Problem to solve>
Copy out every line in the entries below that includes "each".

Available records>
Start of Block

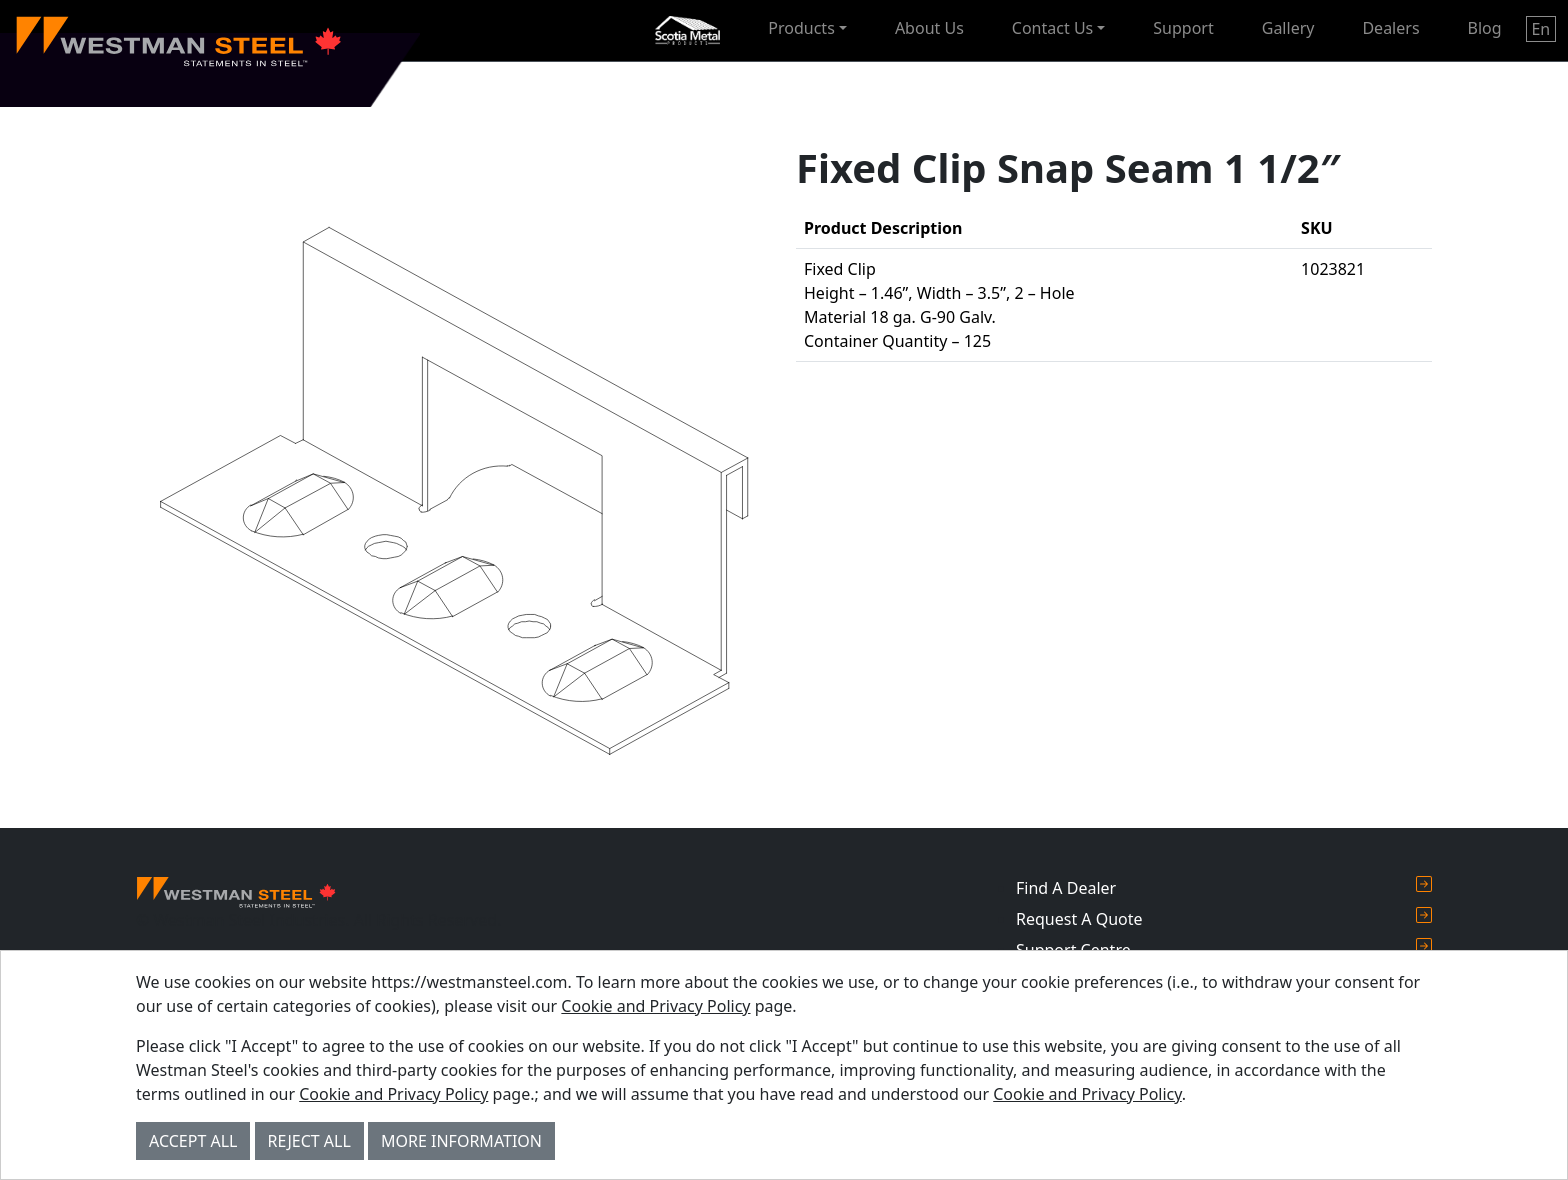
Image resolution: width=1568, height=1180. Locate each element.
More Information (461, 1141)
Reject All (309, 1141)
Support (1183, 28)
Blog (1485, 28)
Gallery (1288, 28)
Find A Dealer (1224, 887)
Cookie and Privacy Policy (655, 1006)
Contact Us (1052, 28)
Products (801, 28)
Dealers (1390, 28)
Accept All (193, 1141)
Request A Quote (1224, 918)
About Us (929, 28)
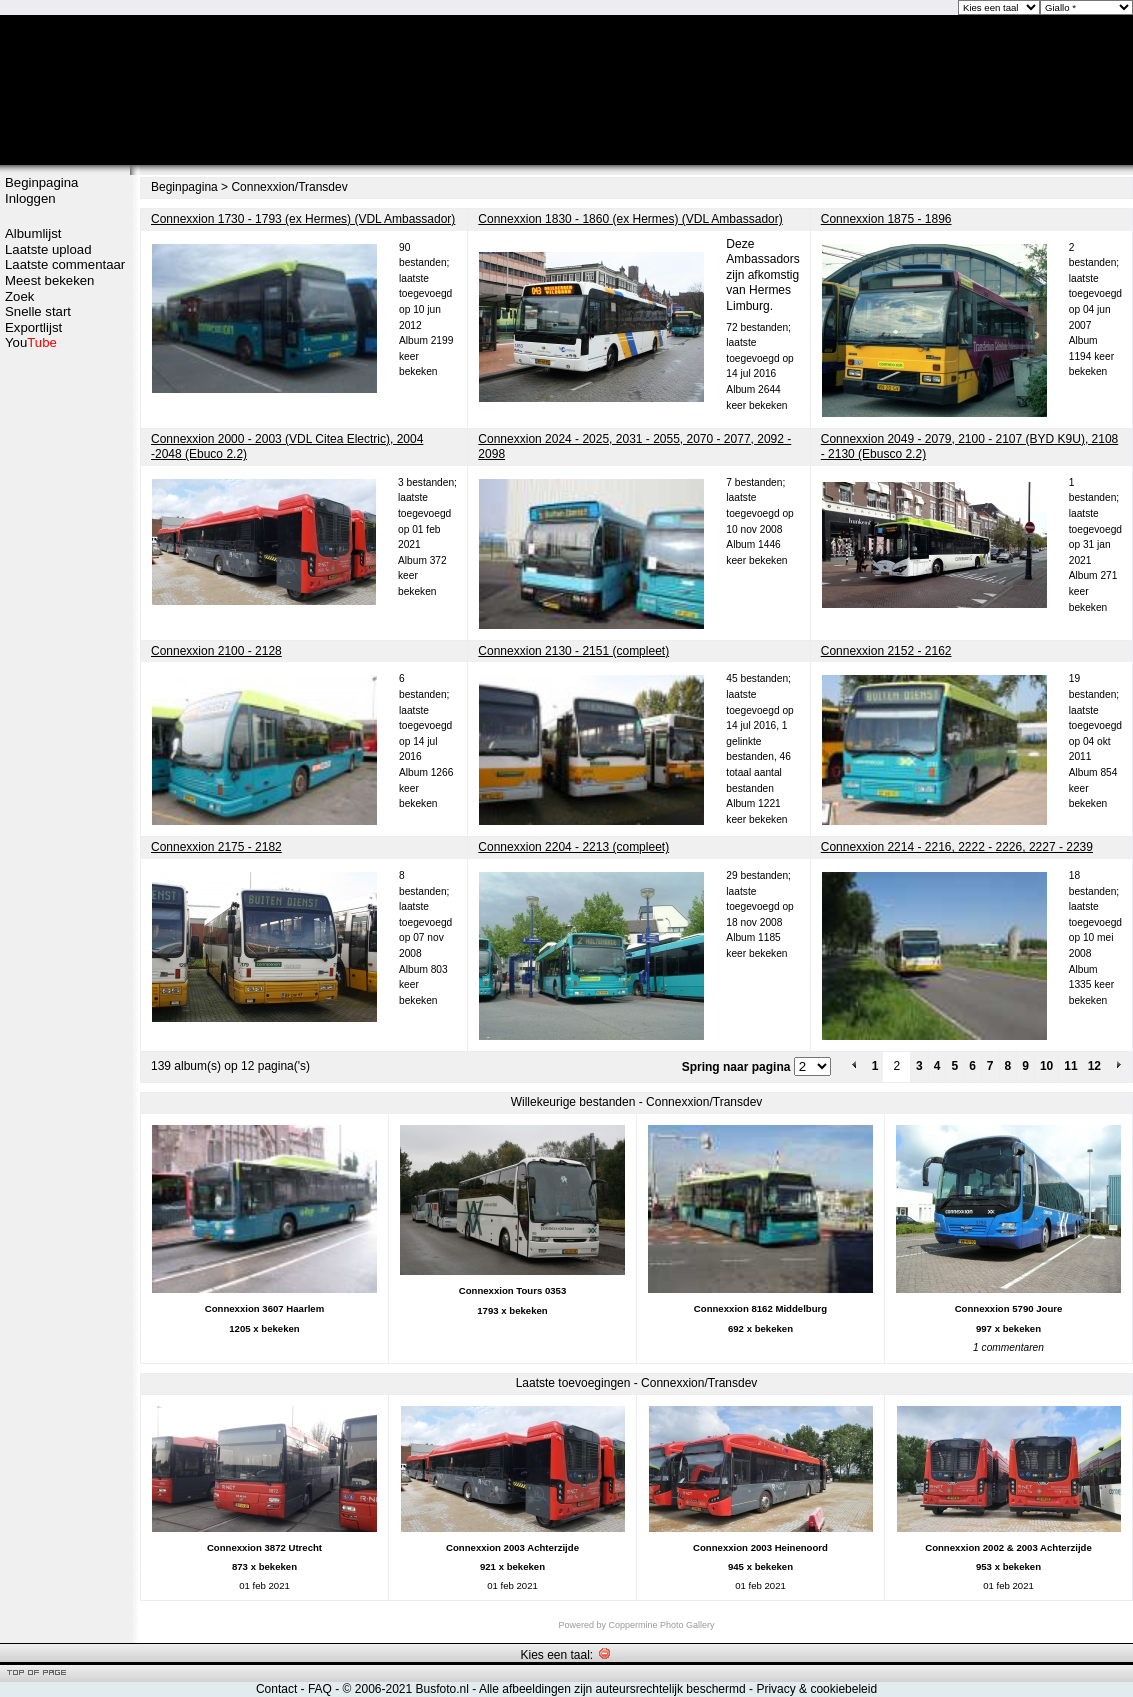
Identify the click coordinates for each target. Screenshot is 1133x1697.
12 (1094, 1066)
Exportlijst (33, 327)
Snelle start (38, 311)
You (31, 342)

End of Block
Start of Block

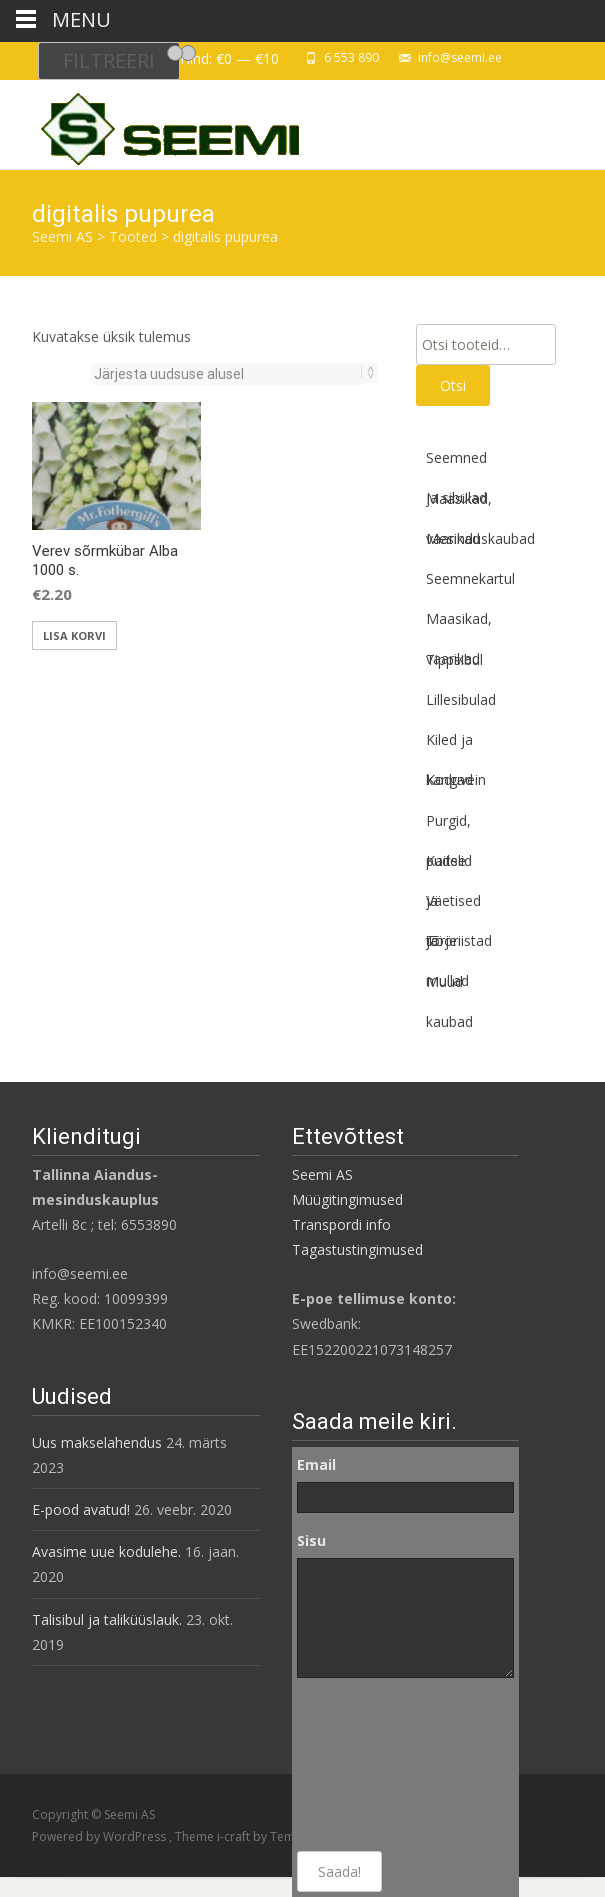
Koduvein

End of Block
Start of Block

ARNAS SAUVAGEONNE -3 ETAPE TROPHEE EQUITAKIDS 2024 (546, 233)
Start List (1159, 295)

End of Block

Solution to this task>
Image resolution: width=1568, height=1180. Locate each element.
Identify the click coordinates for each target. Screenshot is 1133x1697.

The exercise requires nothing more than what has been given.